[Start of section]

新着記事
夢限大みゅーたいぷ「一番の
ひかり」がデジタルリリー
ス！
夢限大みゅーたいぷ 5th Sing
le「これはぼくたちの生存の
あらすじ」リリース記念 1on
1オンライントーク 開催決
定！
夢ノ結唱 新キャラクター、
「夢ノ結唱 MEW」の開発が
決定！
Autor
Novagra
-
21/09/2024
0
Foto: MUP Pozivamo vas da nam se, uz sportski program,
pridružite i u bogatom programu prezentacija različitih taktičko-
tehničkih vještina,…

[End of section]

:: Description of the task ::
Your task is to restate all of the records above word for word.

:: Result below ::
新着記事
夢限大みゅーたいぷ「一番の
ひかり」がデジタルリリー
ス！
夢限大みゅーたいぷ 5th Sing
le「これはぼくたちの生存の
あらすじ」リリース記念 1on
1オンライントーク 開催決
定！
夢ノ結唱 新キャラクター、
「夢ノ結唱 MEW」の開発が
決定！
Autor
Novagra
-
21/09/2024
0
Foto: MUP Pozivamo vas da nam se, uz sportski program,
pridružite i u bogatom programu prezentacija različitih taktičko-
tehničkih vještina,…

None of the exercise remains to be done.